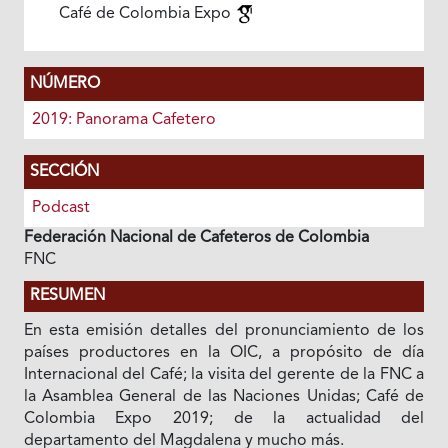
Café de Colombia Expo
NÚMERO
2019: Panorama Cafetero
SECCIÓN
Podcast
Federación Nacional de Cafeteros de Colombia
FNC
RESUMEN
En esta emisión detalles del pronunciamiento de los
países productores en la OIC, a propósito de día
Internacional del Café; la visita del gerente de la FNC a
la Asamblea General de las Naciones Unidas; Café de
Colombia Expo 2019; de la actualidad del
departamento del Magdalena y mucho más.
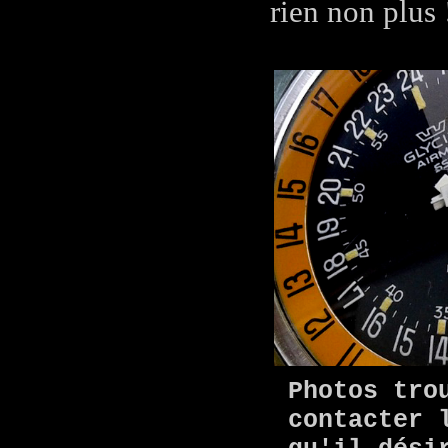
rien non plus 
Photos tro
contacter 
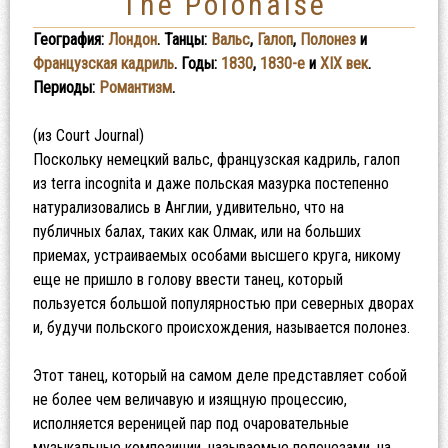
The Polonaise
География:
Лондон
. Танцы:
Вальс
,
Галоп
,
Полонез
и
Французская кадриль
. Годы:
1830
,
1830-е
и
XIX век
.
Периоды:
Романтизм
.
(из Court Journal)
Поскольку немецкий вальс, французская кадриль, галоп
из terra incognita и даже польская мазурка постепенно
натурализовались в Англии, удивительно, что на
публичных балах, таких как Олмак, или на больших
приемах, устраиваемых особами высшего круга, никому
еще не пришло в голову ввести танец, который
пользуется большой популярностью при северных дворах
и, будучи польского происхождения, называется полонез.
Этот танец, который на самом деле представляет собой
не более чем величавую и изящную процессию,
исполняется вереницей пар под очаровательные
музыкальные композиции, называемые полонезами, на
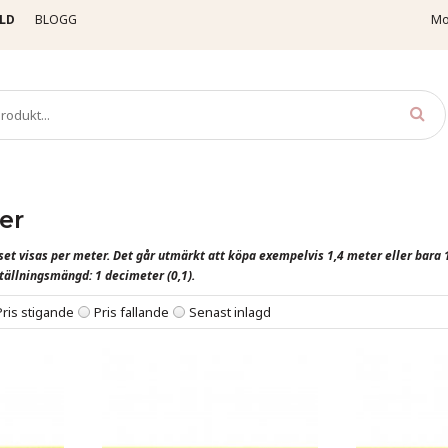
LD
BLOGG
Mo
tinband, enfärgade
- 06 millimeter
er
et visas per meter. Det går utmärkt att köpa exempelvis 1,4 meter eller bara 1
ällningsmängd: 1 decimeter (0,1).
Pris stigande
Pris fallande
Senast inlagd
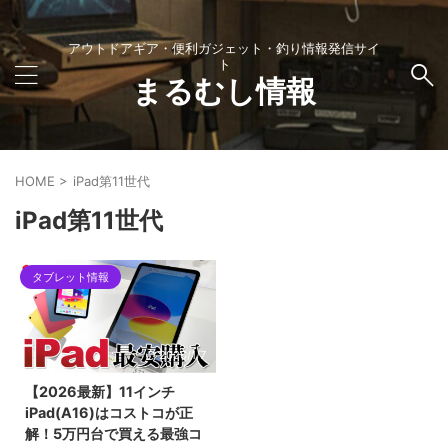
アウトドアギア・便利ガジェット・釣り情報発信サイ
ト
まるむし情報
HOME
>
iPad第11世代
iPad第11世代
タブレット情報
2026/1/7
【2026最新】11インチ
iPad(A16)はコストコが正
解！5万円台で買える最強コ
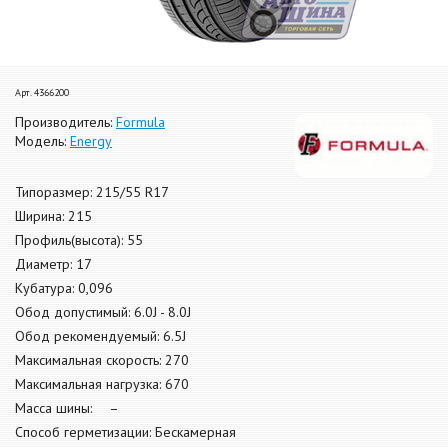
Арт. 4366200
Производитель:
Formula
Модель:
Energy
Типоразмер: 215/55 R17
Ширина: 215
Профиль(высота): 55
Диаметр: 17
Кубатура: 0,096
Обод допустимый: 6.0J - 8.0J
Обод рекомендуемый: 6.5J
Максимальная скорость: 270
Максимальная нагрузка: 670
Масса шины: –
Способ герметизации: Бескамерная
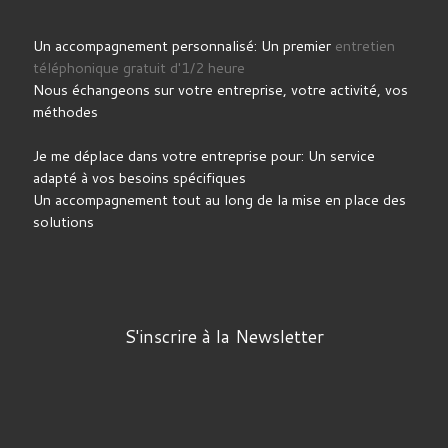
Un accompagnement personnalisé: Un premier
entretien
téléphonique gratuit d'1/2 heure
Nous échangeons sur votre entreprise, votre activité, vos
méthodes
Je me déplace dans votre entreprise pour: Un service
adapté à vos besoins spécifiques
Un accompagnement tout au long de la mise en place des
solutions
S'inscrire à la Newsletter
########
Exercise goal
A complete answer lists every line of the listing above that holds the word "Expo".

Solution
Café de Colombia Expo
Colombia Expo 2019; de la actualidad del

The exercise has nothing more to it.